Stephanie Meyer (who wrote the Twilight series) says the story came to her in a vivid dream: “In my dream, two people were having an intense conversation in a meadow in the woods. One of these people was just your average girl. The other person was fantastically beautiful, sparkly, and a vampire.” (SM Biography)

J.K. Rowling says that “the idea for Harry Potter simply fell into my head” during a train ride from Manchester to London.

Today, feeling a little tired already, I decided to lie down and wait for the next big book idea to come to me. I made myself as receptive as possible, taking deep relaxing breaths and shooing away any thoughts of doubt or feelings of guilt for lying down so soon in the morning after getting up.

And there the visions came to me: a mailbox of colorful mittens saying, “Hullo guv-ner,” just like the chimney sweeps in the Mary Poppins movie. Since I was passively letting these visions flow through me I didn’t respond to them, and they didn’t say much beyond, ‘hullo, hullo” or do much except for flapping around in the mailbox.

Then I saw a girl with white-blond hair skating on an icy river, flying off with suddenly sprouting wings. She didn’t look around at me but just headed towards the distance.

In my final vision, I saw a large boatful of Medieval monks in black robes with hoods, traveling into a tunnel singing Gregorian chants.

So, to summarize, I got:
  • a new character (maybe) for Pee Wee’s Playhouse, if it is ever revived
  • a new Barbie movie or movie heroine, a skating fairy or a bewitched princess
  • a scene from a movie I think I’ve already watched
At least I felt a little more rested.

2 comments:

Eric Kelderman said...

There are no new ideas, really. Just reinvented ones. Twilight maybe the latest sensation, but you can hardly say that vampires are an original idea. What's most new is the modern setting for Twilight.

In the case of Harry Potter, of course, there is the entire genre of British fantasy including the Narnia series by C.S. Lewis and J.R.R. Tolkien's work.

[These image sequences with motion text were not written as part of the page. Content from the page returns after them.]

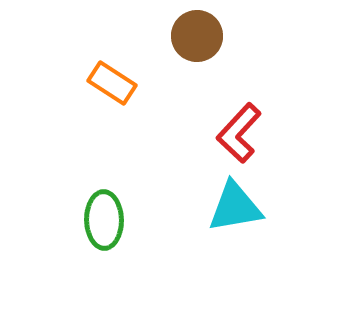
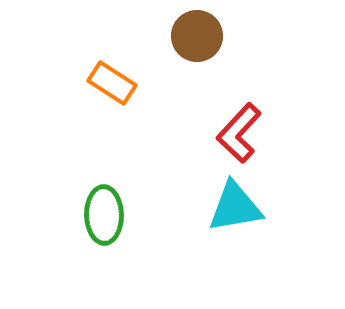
green ellipse: moved 5 px up
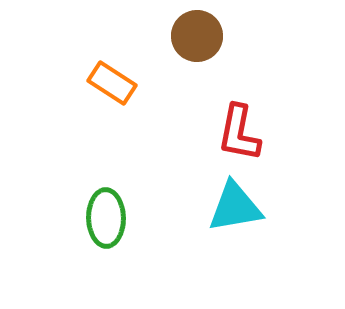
red L-shape: rotated 32 degrees counterclockwise
green ellipse: moved 2 px right, 3 px down
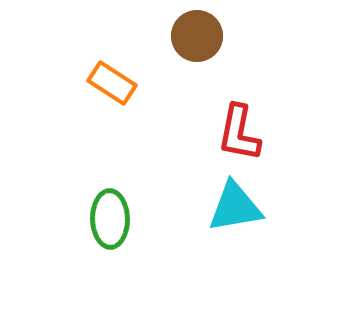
green ellipse: moved 4 px right, 1 px down
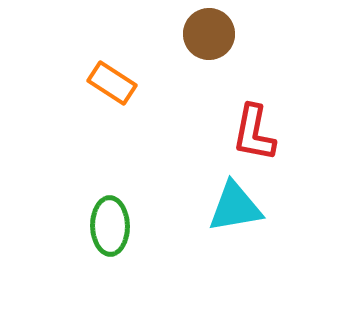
brown circle: moved 12 px right, 2 px up
red L-shape: moved 15 px right
green ellipse: moved 7 px down
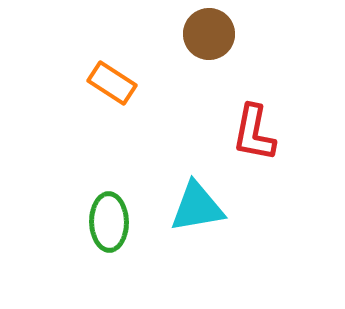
cyan triangle: moved 38 px left
green ellipse: moved 1 px left, 4 px up
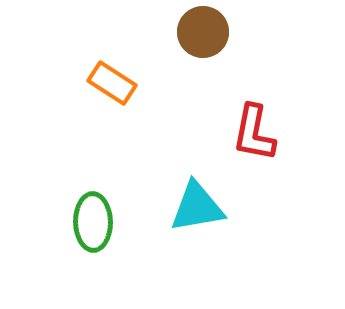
brown circle: moved 6 px left, 2 px up
green ellipse: moved 16 px left
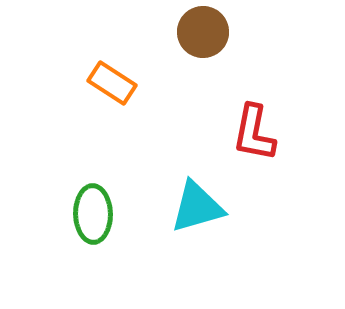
cyan triangle: rotated 6 degrees counterclockwise
green ellipse: moved 8 px up
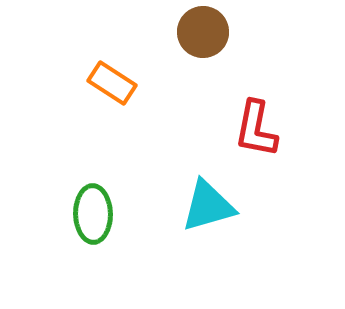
red L-shape: moved 2 px right, 4 px up
cyan triangle: moved 11 px right, 1 px up
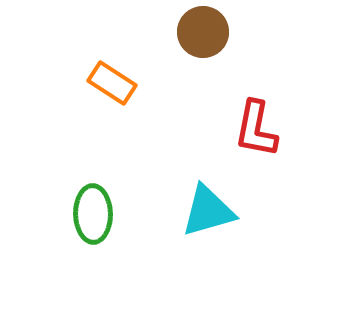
cyan triangle: moved 5 px down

Without denigrating the quality of either (I loved the Potter series) I think the authors benefited as much from good timing and marketing as much as they did from their abilities.

In terms of your own visions - you know the old saw; creativity is 99 percent perspiration and 1 percent inspiration. It's all about tapping that spring on a regular basis.

Chandra Garsson said...

I like the last two visions (may their be more!), and the photogragh. You may wish to write a novel about a writer who wonders much about writing.